Tradição na 15ª Região, a maratona integra, nesta edição, a programação da XI Semana Nacional de Execução Trabalhista, coordenada pelo Conselho Superior da Justiça do Trabalho (CSJT) e pelo Tribunal Superior do Trabalho (TST). A execução trabalhista tem início quando há condenação e o devedor não cumpre espontaneamente a decisão judicial ou quando o acordo não é cumprido.
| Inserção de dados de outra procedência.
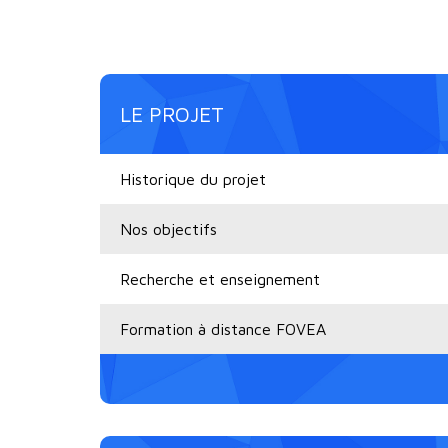
LE PROJET
Historique du projet
Nos objectifs
Recherche et enseignement
Formation à distance FOVEA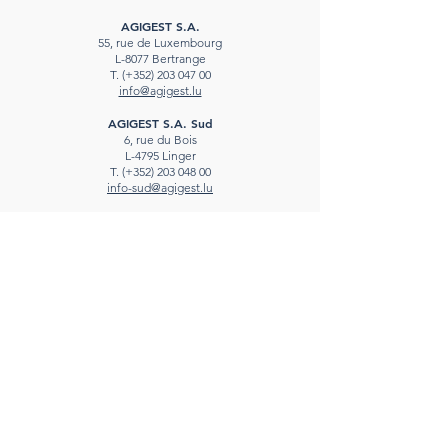
AGIGEST S.A.
55, rue de Luxembourg
L-8077 Bertrange
T.
(+352)
203 047 00
info@agigest.lu
AGIGEST S.A. Sud
6, rue du Bois
L-4795 Linger
T
.
(+352)
203 048 00
info-sud@agigest.lu
AGIGEST S.A. Est
10, rue du Pont
L-6471 Echternach
T
.
(+352)
203 049 00
info-est@agigest.lu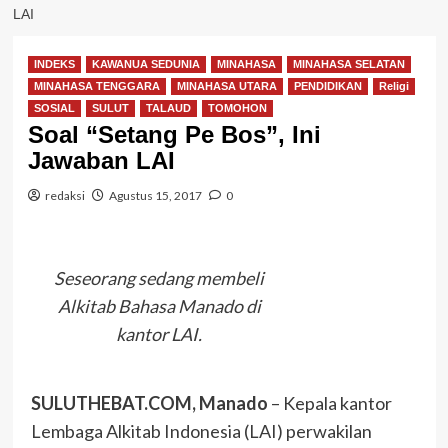
LAI
INDEKS
KAWANUA SEDUNIA
MINAHASA
MINAHASA SELATAN
MINAHASA TENGGARA
MINAHASA UTARA
PENDIDIKAN
Religi
SOSIAL
SULUT
TALAUD
TOMOHON
Soal “Setang Pe Bos”, Ini
Jawaban LAI
redaksi
Agustus 15, 2017
0
Seseorang sedang membeli
Alkitab Bahasa Manado di
kantor LAI.
SULUTHEBAT.COM, Manado
– Kepala kantor
Lembaga Alkitab Indonesia (LAI) perwakilan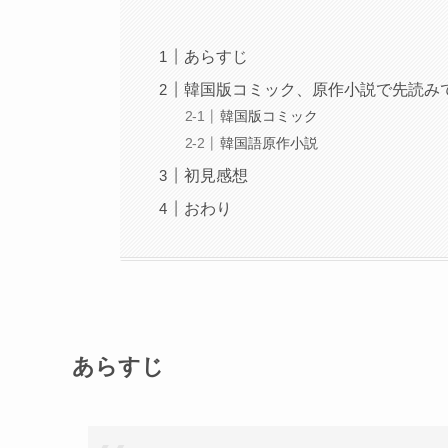
あらすじ
韓国版コミック、原作小説で先読み
韓国版コミック
韓国語原作小説
初見感想
おわり
あらすじ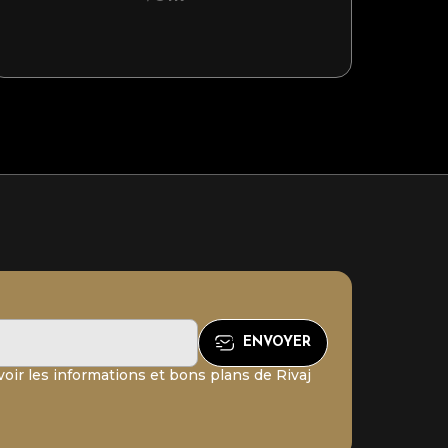
oir les informations et bons plans de Rivaj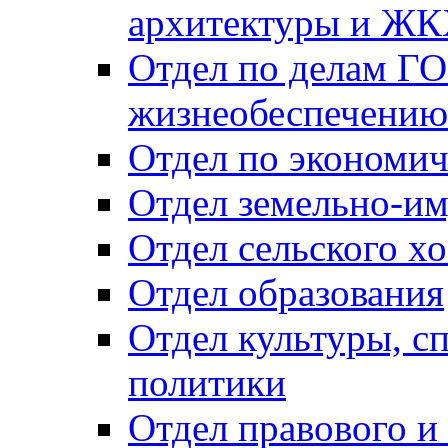
архитектуры и Ж
Отдел по делам ГО
жизнеобеспечению
Отдел по экономич
Отдел земельно-и
Отдел сельского хо
Отдел образования
Отдел культуры, с
политики
Отдел правового и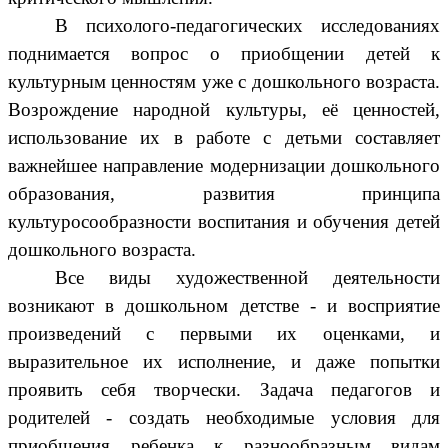
В психолого-педагогических исследованиях
поднимается вопрос о приобщении детей к
культурным ценностям уже с дошкольного возраста.
Возрождение народной культуры, её ценностей,
использование их в работе с детьми составляет
важнейшее направление модернизации дошкольного
образования, развития принципа
культуросообразности воспитания и обучения детей
дошкольного возраста.
Все виды художественной деятельности
возникают в дошкольном детстве - и восприятие
произведений с первыми их оценками, и
выразительное их исполнение, и даже попытки
проявить себя творчески. Задача педагогов и
родителей - создать необходимые условия для
приобщения ребенка к разнообразным видам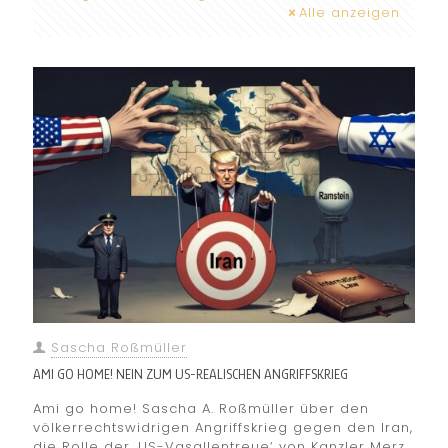
Alle anzeigen
Sascha Roßmüller
AMI GO HOME! NEIN ZUM US-REALISCHEN ANGRIFFSKRIEG
Ami go home! Sascha A. Roßmüller über den
völkerrechtswidrigen Angriffskrieg gegen den Iran,
die Rolle der ‚US-Vasallentreue‘ von Kanzler Merz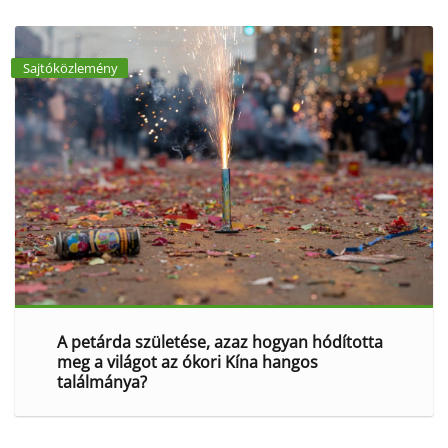
Sajtóközlemény
A petárda születése, azaz hogyan hódította
meg a világot az ókori Kína hangos
találmánya?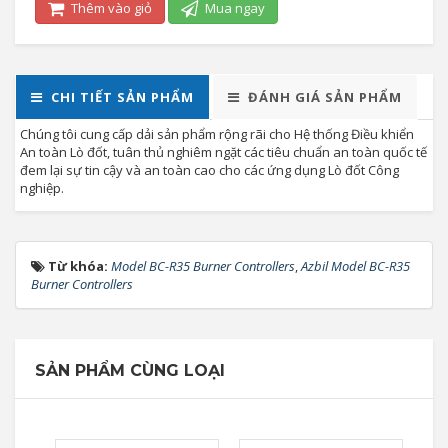
Thêm vào giỏ
Mua ngay
CHI TIẾT SẢN PHẨM
ĐÁNH GIÁ SẢN PHẨM
Chúng tôi cung cấp dải sản phẩm rộng rãi cho Hệ thống Điều khiển
An toàn Lò đốt, tuân thủ nghiêm ngặt các tiêu chuẩn an toàn quốc tế
đem lại sự tin cậy và an toàn cao cho các ứng dụng Lò đốt Công
nghiệp.
Từ khóa:
Model BC-R35 Burner Controllers
,
Azbil Model BC-R35
Burner Controllers
SẢN PHẨM CÙNG LOẠI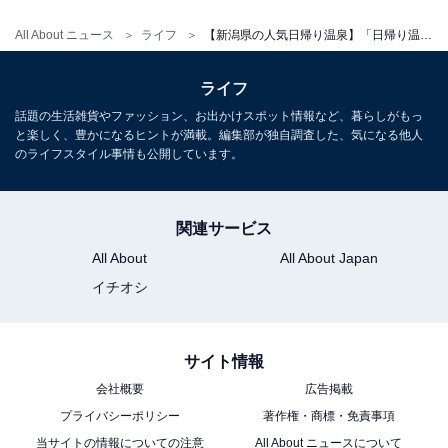
All About ニュース
ライフ
【新潟県の人気日帰り温泉】「日帰り温泉 聖籠観音の湯 ざぶーん・ホテルざぶーん」は地下1,100mから湧き出る塩分の強い泉質が特徴の施設
営業時間
平日：10:00〜21:00（最終受付20:30）
ライフ
土・日・祝：10:00〜21:00（最終受付20:30）
話題の生活雑貨やファッション、お出かけスポット情報など、暮らしがもっ
と楽しく、豊かになるヒントが満載。編集部が独自調査した、気になる他人
のライフスタイル事情も公開しています。
宿泊可否
宿泊：可（「ホテルざぶーん」が併設されており、ご宿
関連サービス
泊プランやホテル専用風呂が用意されています。）
All About
All About Japan
イチオシ
こちらもおすすめ
【新潟県】「日本海を望む景色と…」“温まりの
湯”として人気「糸魚川温泉」の魅力とは？
サイト情報
会社概要
広告掲載
プライバシーポリシー
著作権・商標・免責事項
当サイトの情報についての注意
All About ニュースについて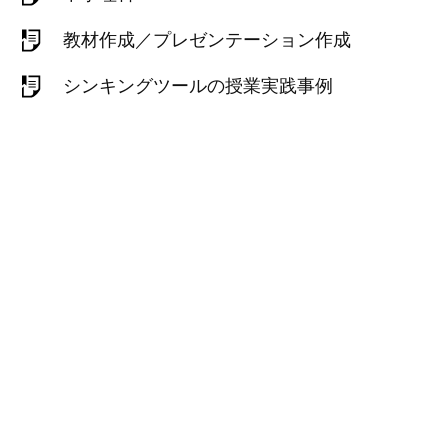
教材作成／プレゼンテーション作成
シンキングツールの授業実践事例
Com o objetivo de localizar bens passíveis de penhora para o pagamento de dívidas, a Justiça do Trabalho conta com um arsenal de ferramentas eletrônicas de pesquisa patrimonial, que utilizam informações oriundas de bases de dados de instituições públicas e privadas, como o Sistema de Busca de Ativos do Poder Judiciário – SISBAJUD, o Renajud, o Infojud e o convênio com a Associação dos Registradores Imobiliários de São Paulo (Arisp), entre outros. “As Divisões de Execução organizarão plantões virtuais de dúvidas junto às Varas do Trabalho, envolvendo a utilização das ferramentas eletrônicas de pesquisa patrimonial e a interpretação de dados fiscais e bancários”, assinala a corregedora regional do TRT-15, desembargadora Ana Paula Pellegrina Lockmann.

Após a maratona, cada unidade deverá apresentar, até dia 24/9, os resultados qualitativos da pesquisa patrimonial, que serão encaminhados posteriormente pelo Núcleo de Pesquisa Patrimonial (NPP) à Comissão Nacional de Efetividade da Execução Trabalhista. Na avaliação da corregedora regional, “as maratonas têm sido muito eficazes, proporcionando o aprimoramento dos mecanismos de pesquisa patrimonial e utilização das ferramentas eletrônicas para o adequado tratamento dos processos na fase de execução trabalhista”.